OAXMLC-Bench 𓊳

This repository contains the official implementation of
"Benchmarking Extreme Multi-Label Classification for Semantic Annotation with Multi-Taxonomy Datasets"

Pietro Caforio*, Christophe Broillet*, Philippe Cudré-Mauroux, Julien Audiffren (University of Fribourg)

*Equal contribution

Overview

Extreme Multi-Label Classification (XMLC) is the task of predicting relevant labels from massive tag sets. While many large label collections are organized into taxonomies (hierarchical relationships), and recent state-of-the-art methods have shown that leveraging this structure significantly boosts performance, comprehensive evaluation of XMLC remains a challenge. This makes it difficult to properly compare state-of-the-art XMLC methods, highlight their strengths and limitations, and isolate the influence of taxonomy from other dataset characteristics.

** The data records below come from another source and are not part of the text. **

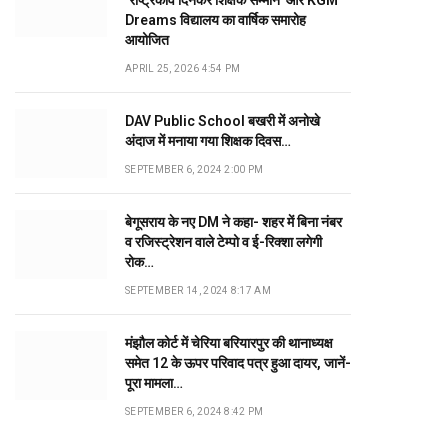
‘राष्ट्रकवि दिनकर शिक्षक सम्मान’ और KGM
Dreams विद्यालय का वार्षिक समारोह
आयोजित
APRIL 25, 2026 4:54 PM
DAV Public School बखरी में अनोखे
अंदाज में मनाया गया शिक्षक दिवस…
SEPTEMBER 6, 2024 2:00 PM
बेगूसराय के नए DM ने कहा- शहर में बिना नंबर
व रजिस्ट्रेशन वाले टेम्पो व ई-रिक्शा लगेगी
रोक…
SEPTEMBER 14, 2024 8:17 AM
मंझौल कोर्ट में चेरिया बरियारपुर की थानाध्यक्ष
समेत 12 के ऊपर परिवाद पत्र हुआ दायर, जानें-
पूरा मामला…
SEPTEMBER 6, 2024 8:42 PM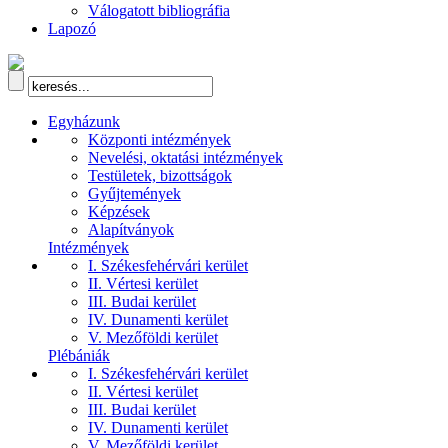
Válogatott bibliográfia
Lapozó
Egyházunk
Központi intézmények
Nevelési, oktatási intézmények
Testületek, bizottságok
Gyűjtemények
Képzések
Alapítványok
Intézmények
I. Székesfehérvári kerület
II. Vértesi kerület
III. Budai kerület
IV. Dunamenti kerület
V. Mezőföldi kerület
Plébániák
I. Székesfehérvári kerület
II. Vértesi kerület
III. Budai kerület
IV. Dunamenti kerület
V. Mezőföldi kerület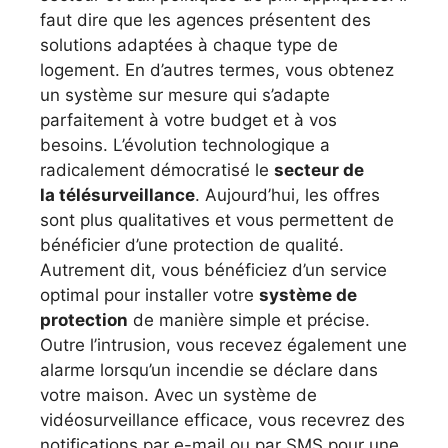
faut dire que les agences présentent des
solutions adaptées à chaque type de
logement. En d’autres termes, vous obtenez
un système sur mesure qui s’adapte
parfaitement à votre budget et à vos
besoins. L’évolution technologique a
radicalement démocratisé le
secteur de
la télésurveillance
. Aujourd’hui, les offres
sont plus qualitatives et vous permettent de
bénéficier d’une protection de qualité.
Autrement dit, vous bénéficiez d’un service
optimal pour installer votre
système de
protection
de manière simple et précise.
Outre l’intrusion, vous recevez également une
alarme lorsqu’un incendie se déclare dans
votre maison. Avec un système de
vidéosurveillance efficace, vous recevrez des
notifications par e-mail ou par SMS pour une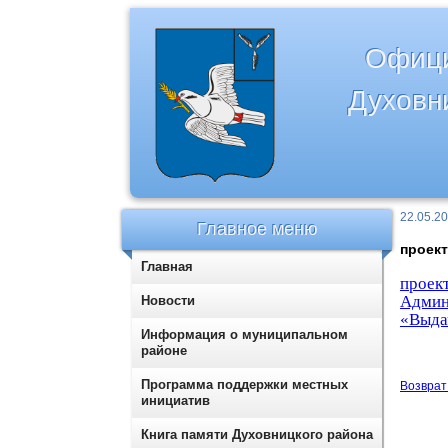
Офици
Духовн
22.05.2
Главное меню
проек
Главная
прое
Админ
Новости
«Выда
Информация о муниципальном
районе
Программа поддержки местных
Возврат 
инициатив
Книга памяти Духовницкого района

For these reasons, we introduce OAXMLC, a comprehensive benchmark designed to evaluate how XMLC algorithms leverage taxonomic information across multiple tasks:

Classification
Sub-category analysis
Completion
Few-shot learning

To achieve this, we produced two new large XMLC datasets, each featuring two distinct sets of labels and taxonomies. By benchmarking a wide range of recent XMLC methods (both taxonomy-aware and taxonomy-agnostic), we analyze how tasks, datasets, and taxonomic properties impact model performance.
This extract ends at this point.